Here are direct links to check out the fees from major car rental companies:
- Budget rental car fees
- Hertz rental car fees
- Avis rental car fees
- Alamo rental car fees
- National Car rental fees
Hacks for How to Avoid Extra Car Rental Fees
So how can you save yourself some money if you do need to rent a vehicle? By using these car rental hacks to avoid as many fees as possible.
- Never Rent Your Car from the Airport Counter: One way is to never rent a car from the airport counter. Find local transportation (bus or train; paying for a taxi cab might eat up all of your savings) that you can take to a nearby rental facility and you could save on the Concession fees.

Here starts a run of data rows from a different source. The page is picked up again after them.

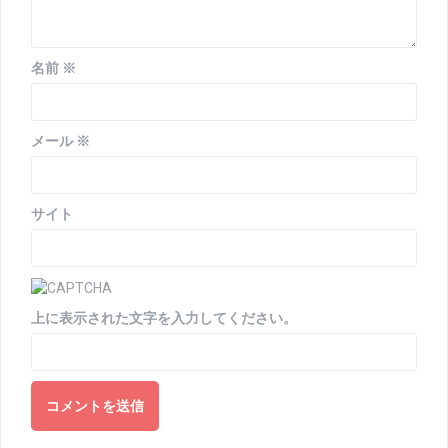
名前
※
メール
※
サイト
上に表示された文字を入力してください。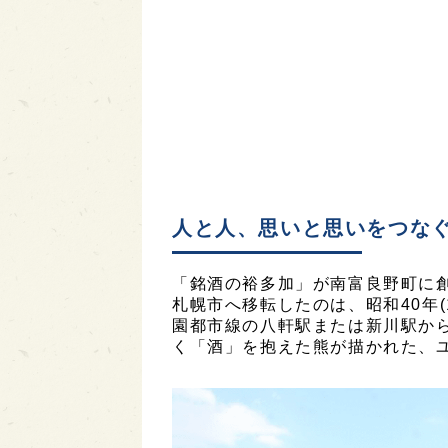
人と人、思いと思いをつな
「銘酒の裕多加」が南富良野町に創
札幌市へ移転したのは、昭和40年(
園都市線の八軒駅または新川駅から
く「酒」を抱えた熊が描かれた、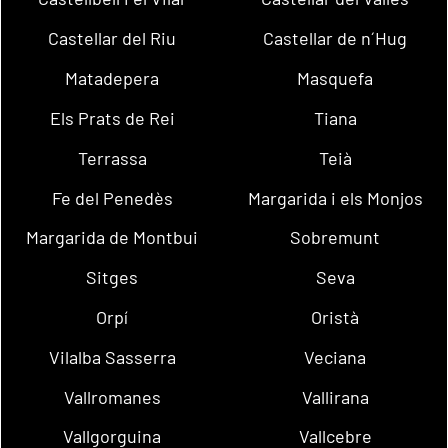
Castellar del Riu
Castellar de n´Hug
Matadepera
Masquefa
Els Prats de Rei
Tiana
Terrassa
Teià
Fe del Penedès
Margarida i els Monjos
Margarida de Montbui
Sobremunt
Sitges
Seva
Orpí
Oristà
Vilalba Sasserra
Veciana
Vallromanes
Vallirana
Vallgorguina
Vallcebre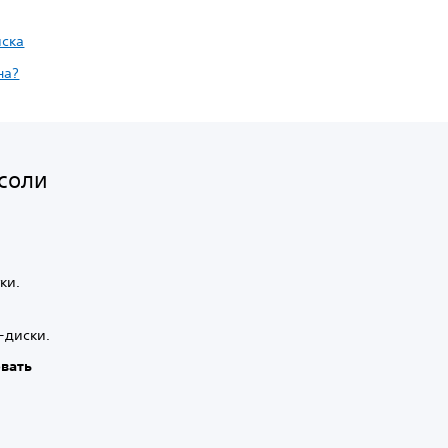
иска
на?
нсоли
ки.
-диски.
вать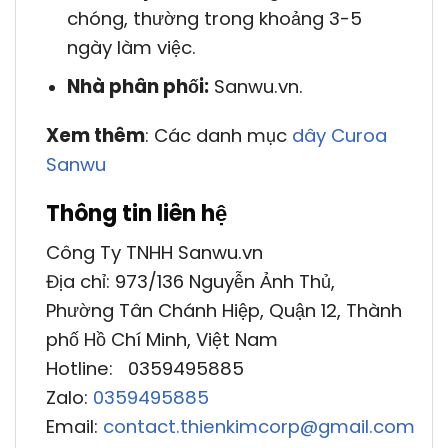
chóng, thường trong khoảng 3-5
ngày làm việc.
Nhà phân phối:
Sanwu.vn.
Xem thêm
: Các danh mục
dây Curoa
Sanwu
Thông tin liên hệ
Công Ty TNHH Sanwu.vn
Địa chỉ: 973/136 Nguyễn Ảnh Thủ,
Phường Tân Chánh Hiệp, Quận 12, Thành
phố Hồ Chí Minh, Việt Nam
Hotline: 0359495885
Zalo:
0359495885
Email:
contact.thienkimcorp@gmail.com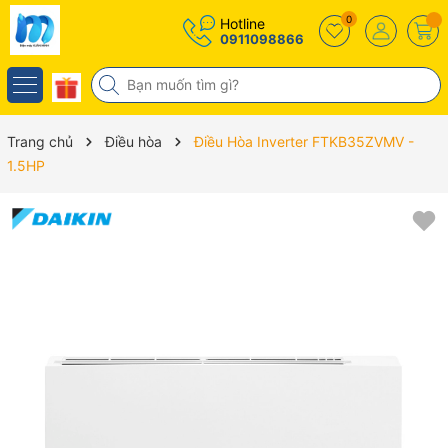
0
Hotline
0911098866
Trang chủ
Điều hòa
Điều Hòa Inverter FTKB35ZVMV -
1.5HP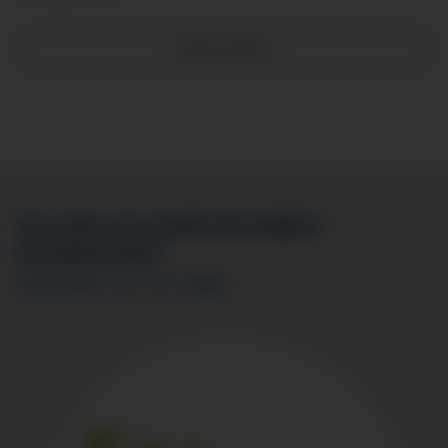
Altersmedizin
SIE SIND AN EINER MITARBEIT
INTERESSIERT?
BEWERBEN SIE SICH
HIER
!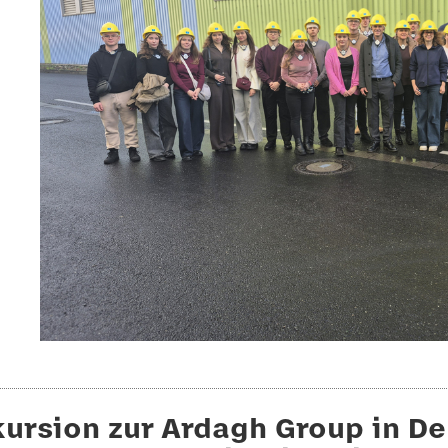
kursion zur Ardagh Group in D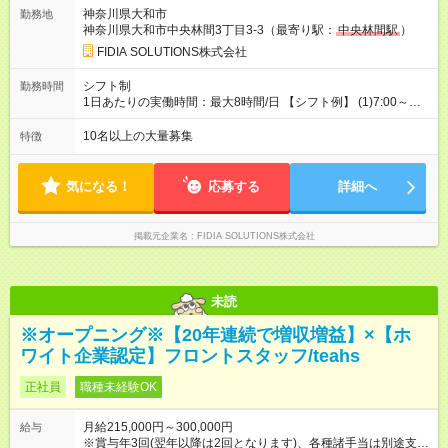
は本採用時と同じです。
神奈川県大和市
勤務地
神奈川県大和市中央林間3丁目3-3（最寄り駅：
中央林間駅
）
FIDIA SOLUTIONS株式会社
シフト制
勤務時間
1日あたりの実働時間：最大8時間/日 【シフト例】 (1)7:00～
16:00 (2)8:00～17:00 (3)13:00～22:00 (4)14:00～23:00
(5)22:00～7:00 (6)23:00～8:00
10名以上の大量募集
特徴
気になる！
応募する
詳細へ
掲載元企業名
FIDIA SOLUTIONS株式会社
未読
※オープニング※【20年連続で増収増益】×【ホ
ワイト企業認定】フロントスタッフ/teahs
正社員
職種未経験OK
月給215,000円～300,000円
給与
※賞与年3回(翌年以降は2回となります)、各種諸手当は別途支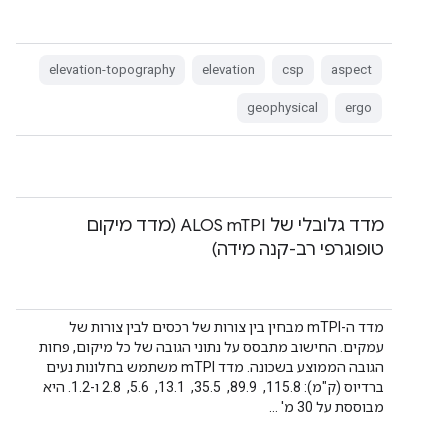
elevation-topography
elevation
csp
aspect
geophysical
ergo
מדד גלובלי של ALOS mTPI (מדד מיקום
טופוגרפי רב-קנה מידה)
מדד ה-mTPI מבחין בין צורות של רכסים לבין צורות של
עמקים. החישוב מתבסס על נתוני הגובה של כל מיקום, פחות
הגובה הממוצע בשכונה. מדד mTPI משתמש בחלונות נעים
ברדיוס (ק"מ): 115.8, ‏ 89.9, ‏ 35.5, ‏ 13.1, ‏ 5.6, ‏ 2.8 ו-1.2. היא
מבוססת על 30 מ' …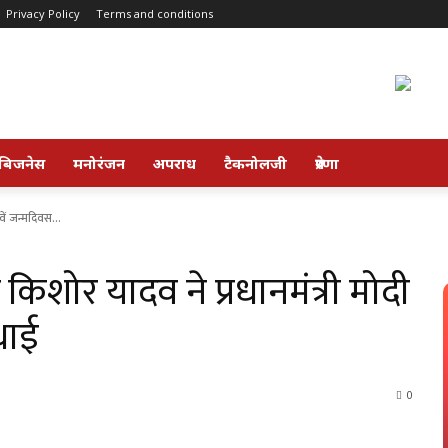
Privacy Policy
Terms and conditions
बिजनेस
मनोरंजन
अपराध
टैकनोलजी
प्रेरणा
वें जन्मदिवस...
किशोर यादव ने प्रधानमंत्री मोदी
धाई
0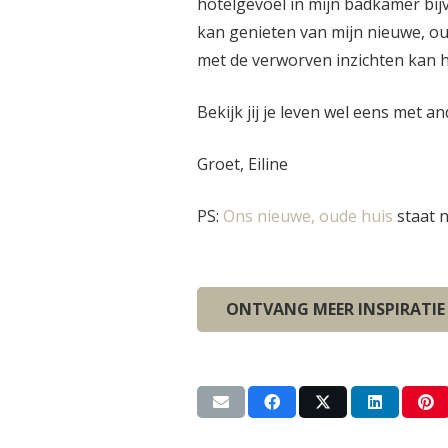
hotelgevoel in mijn badkamer bij
kan genieten van mijn nieuwe, ou
met de verworven inzichten kan h
Bekijk jij je leven wel eens met a
Groet, Eiline
PS:
Ons nieuwe, oude huis
staat 
ONTVANG MEER INSPIRATIE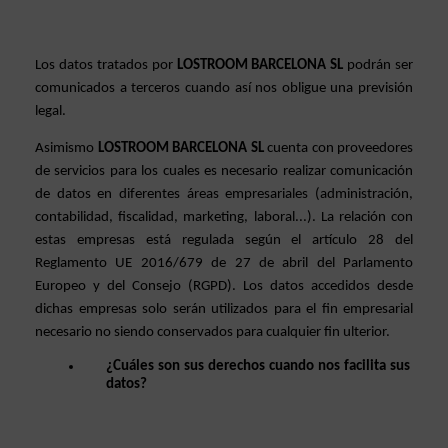
Los datos tratados por 
LOSTROOM BARCELONA SL 
podrán ser 
comunicados a terceros cuando así nos obligue una previsión 
legal.
Asimismo 
LOSTROOM BARCELONA SL
 cuenta con proveedores 
de servicios para los cuales es necesario realizar comunicación 
de datos en diferentes áreas empresariales (administración, 
contabilidad, fiscalidad, marketing, laboral...). La relación con 
estas empresas está regulada según el artículo 28 del 
Reglamento UE 2016/679 de 27 de abril del Parlamento 
Europeo y del Consejo (RGPD). Los datos accedidos desde 
dichas empresas solo serán utilizados para el fin empresarial 
necesario no siendo conservados para cualquier fin ulterior.
¿Cuáles son sus derechos cuando nos facilita sus 
datos?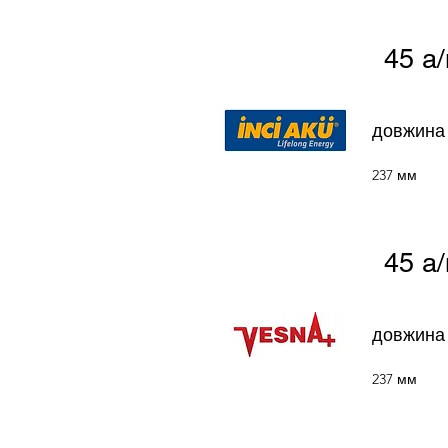
45 а
довжина
237 мм
45 а
довжина
237 мм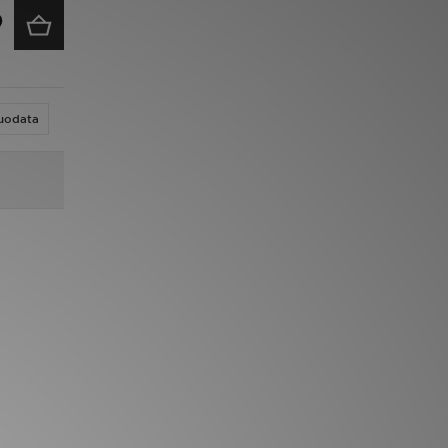
uodata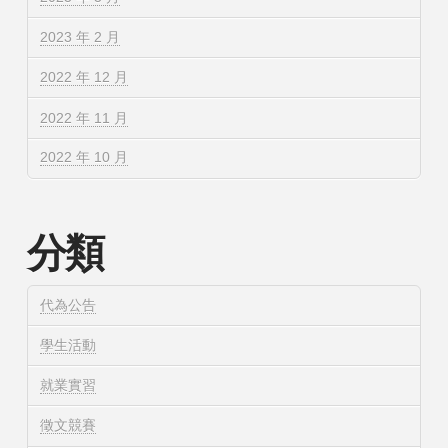
2023 年 2 月
2022 年 12 月
2022 年 11 月
2022 年 10 月
分類
代為公告
學生活動
就業實習
徵文競賽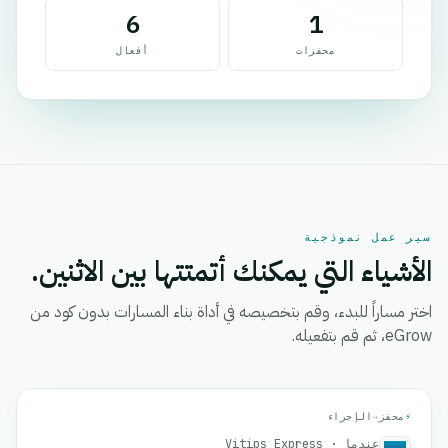
6
1
محفزات
أفعال
سير عمل نموذجية
الأشياء التي يمكنك أتمتتها بين الاثنين.
اختر مساراً للبدء، وقم بتخصيصه في أداة بناء المسارات بدون كود من
eGrow، ثم قم بتفعيله.
⚡
محفز
→
الإجراء
عندما · Vitips Express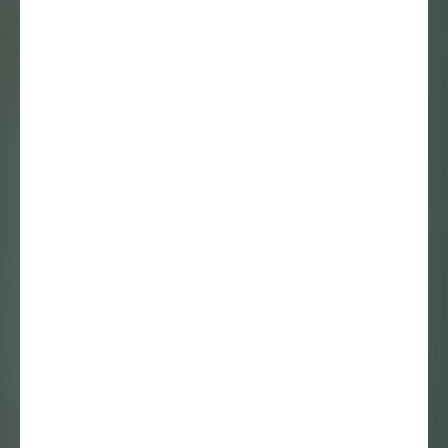
‘Kunstenaars
kunnen ons
bewuster maken’
– over hoe een
kunstproject
negen locaties
vindt in een
veranderend
landschap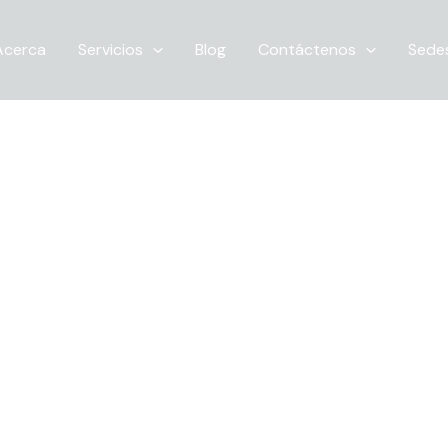
Acerca
Servicios
Blog
Contáctenos
Sede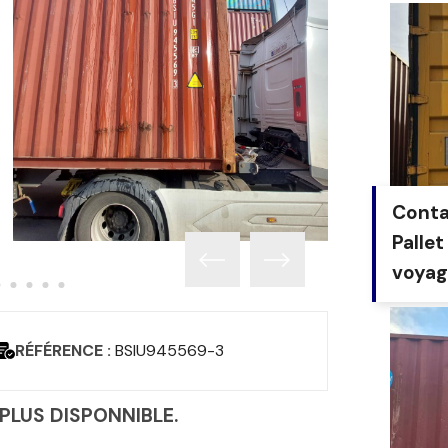
Conta
Pallet
voyag
RÉFÉRENCE :
BSIU945569-3
 PLUS DISPONNIBLE.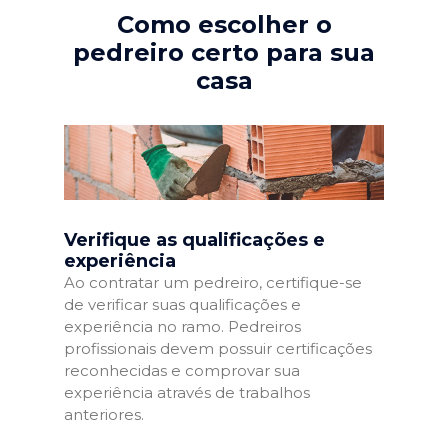
Como escolher o
pedreiro certo para sua
casa
Verifique as qualificações e
experiência
Ao contratar um pedreiro, certifique-se
de verificar suas qualificações e
experiência no ramo. Pedreiros
profissionais devem possuir certificações
reconhecidas e comprovar sua
experiência através de trabalhos
anteriores.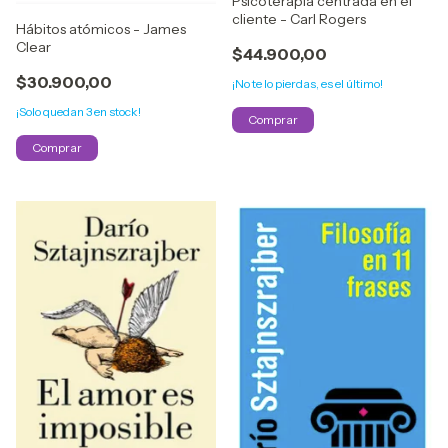
Psicoterapia centrada en el
cliente - Carl Rogers
Hábitos atómicos - James
Clear
$44.900,00
$30.900,00
¡No te lo pierdas, es el último!
¡Solo quedan
3
en stock!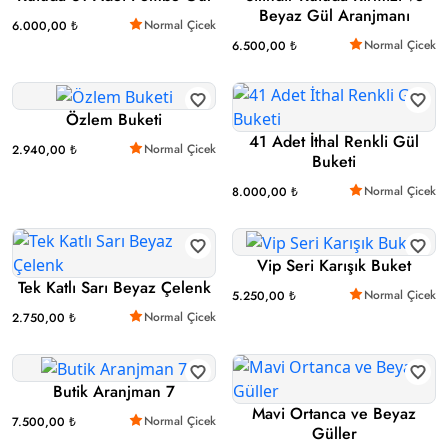
Beyaz Gül Aranjmanı
Normal Çicek
6.000,00 ₺
Normal Çicek
6.500,00 ₺
Özlem Buketi
41 Adet İthal Renkli Gül
Normal Çicek
2.940,00 ₺
Buketi
Normal Çicek
8.000,00 ₺
Vip Seri Karışık Buket
Tek Katlı Sarı Beyaz Çelenk
Normal Çicek
5.250,00 ₺
Normal Çicek
2.750,00 ₺
Butik Aranjman 7
Mavi Ortanca ve Beyaz
Normal Çicek
7.500,00 ₺
Güller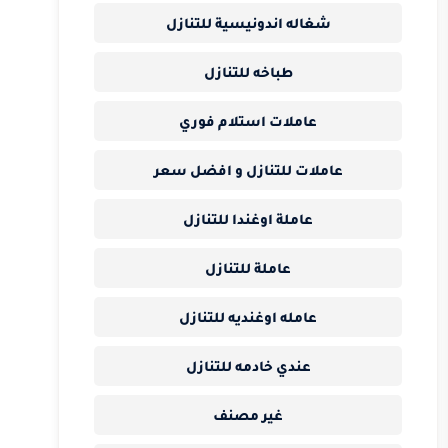
شغاله اندونيسية للتنازل
طباخه للتنازل
عاملات استلام فوري
عاملات للتنازل و افضل سعر
عاملة اوغندا للتنازل
عاملة للتنازل
عامله اوغنديه للتنازل
عندي خادمه للتنازل
غير مصنف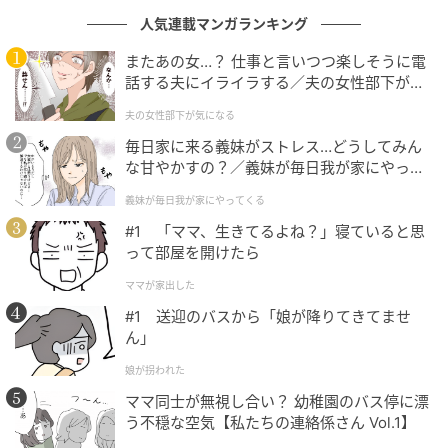
点です。材質はポンプがポリプロピレン、ポリエチレ
人気連載マンガランキング
ン、ステンレス、ストローがポリエチレン、アタッチ
メントがポリプロピレン。
またあの女…？ 仕事と言いつつ楽しそうに電
話する夫にイライラする／夫の女性部下が気
になる（1）【夫婦の危機 まんが】
夫の女性部下が気になる
毎日家に来る義妹がストレス…どうしてみん
な甘やかすの？／義妹が毎日我が家にやって
くる（1）【義父母がシンドイんです！ まん
義妹が毎日我が家にやってくる
が】
#1 「ママ、生きてるよね？」寝ていると思
って部屋を開けたら
ママが家出した
#1 送迎のバスから「娘が降りてきてませ
ん」
暮らしニスタ
娘が拐われた
ポンプ部分はこんな感じ。使用の際は下部にストロー
ママ同士が無視し合い？ 幼稚園のバス停に漂
を差し込んでから、食器用洗剤のボトルに取り付けま
う不穏な空気【私たちの連絡係さん Vol.1】
す。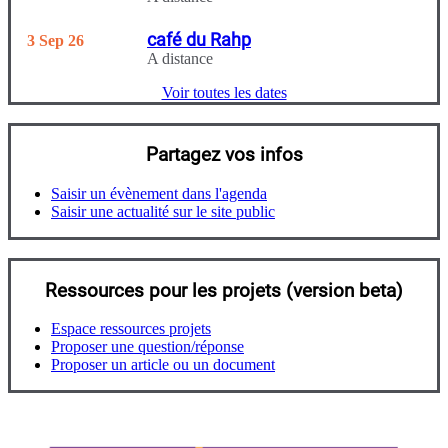
café du Rahp
3 Sep 26
A distance
Voir toutes les dates
Partagez vos infos
Saisir un évènement dans l'agenda
Saisir une actualité sur le site public
Ressources pour les projets (version beta)
Espace ressources projets
Proposer une question/réponse
Proposer un article ou un document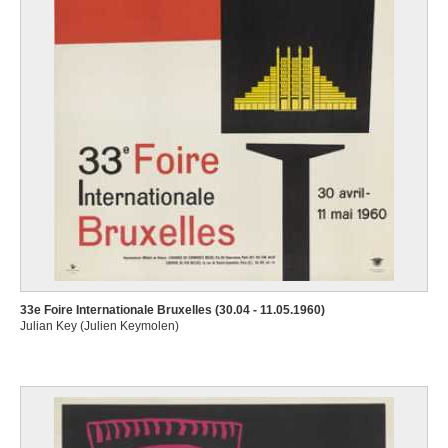
33e Foire Internationale Bruxelles (30.04 - 11.05.1960)
Julian Key (Julien Keymolen)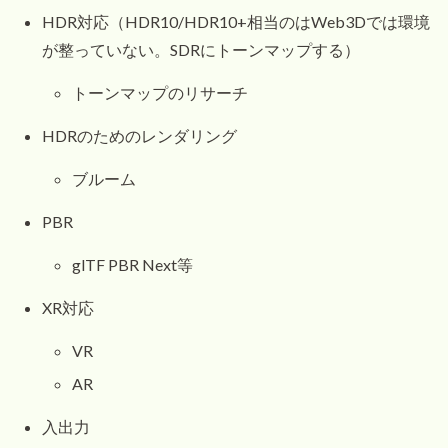
HDR対応（HDR10/HDR10+相当のはWeb3Dでは環境
が整っていない。SDRにトーンマップする）
トーンマップのリサーチ
HDRのためのレンダリング
ブルーム
PBR
glTF PBR Next等
XR対応
VR
AR
入出力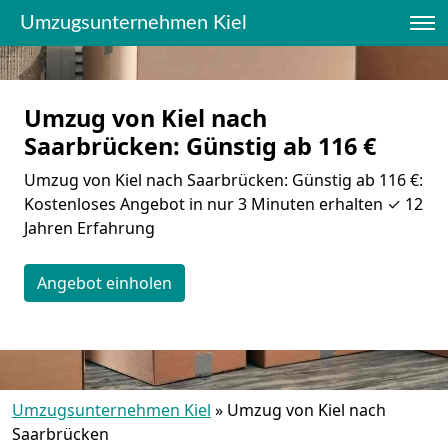
Umzugsunternehmen Kiel
Umzug von Kiel nach
Saarbrücken: Günstig ab 116 €
Umzug von Kiel nach Saarbrücken: Günstig ab 116 €:
Kostenloses Angebot in nur 3 Minuten erhalten ✓ 12
Jahren Erfahrung
Angebot einholen
Umzugsunternehmen Kiel
»
Umzug von Kiel nach
Saarbrücken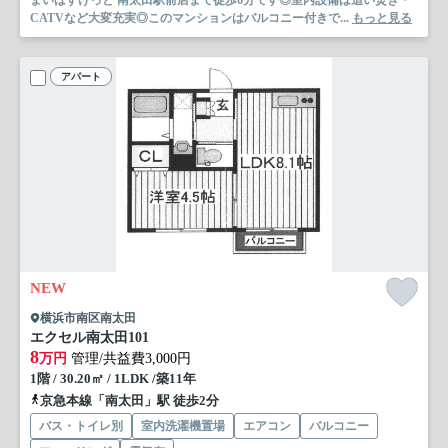
まいばすけっと 南太田駅前店まで徒歩6分です◎室内設備は追い焚き・
CATVなど大変充実◎このマンションはバルコニー付きで...
もっと見る
アパート
NEW
横浜市南区南太田
エクセル南太田
101
8
万円
管理/共益費3,000円
1階 / 30.20㎡ / 1LDK /築11年
京急本線「南太田」駅 徒歩2分
バス・トイレ別
室内洗濯機置場
エアコン
バルコニー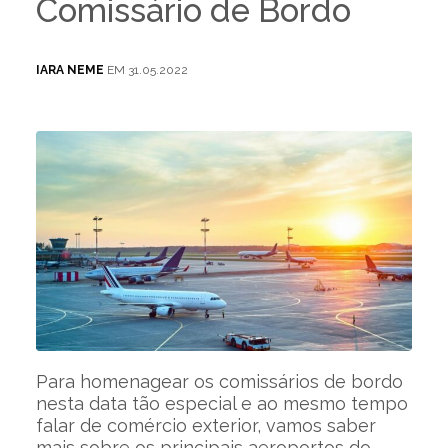
Comissário de Bordo
IARA NEME
EM 31.05.2022
Para homenagear os comissários de bordo
nesta data tão especial e ao mesmo tempo
falar de comércio exterior, vamos saber
mais sobre os principais aeroportos do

- Don't Get Double Insurance Coverage: Check with your car insurance ahead of time and see if they cover you when renting a vehicle. Many car insurance policies do, and this will save you from purchasing the rental company’s liability insurance. Here's a guide for how to choose whether or not to get car rental insurance.
- Rent from a Person, Not a Company: There are several sites that have popped up that allow you to rent people’s personal vehicles. These sites offer insurance coverage for the duration of the rental, and there are few (if any) fees involved. Turo, in particular, has prices that are about 40% cheaper across the board!
- Fill Your Own Tank of Gas: There's typically a surcharge if you return a car without a full tank of gas. So, on the way back, use your smart phone to locate the nearest gas station to the facility itself and return the car with a full tank.
- Don't Opt for the GPS: Just use your smart phone's GPS, and save yourself an extra fee. Of course, the easiest way to save on rental fees is by not renting a vehicle at all. But this is certainly not always possible. I hope to not have to rent a car for years to come, but the next time that I do, it would be nice if all of the fees and taxes were included in the quote.
- Ask Your GPS to Skip Tolls: When using the GPS on your smart phone, make sure you click the box to skip toll routes. That way, you won't get that toll transponder fee.
- Only Have One Driver: If you just have one driver, then you won't get hit with an Additional Driver fee (note: some car rental places do not have this fee, so check around and see if you can find one that doesn't).
One more thought: if you were charged a really stupid rental car fee (or any hidden fee, really), then use Consumer Report's What The Fee to report it. They collect this kind of information, and try to work on behalf of consumers as a whole to stop these types of things from happening.
What types of rental fees have surprised you?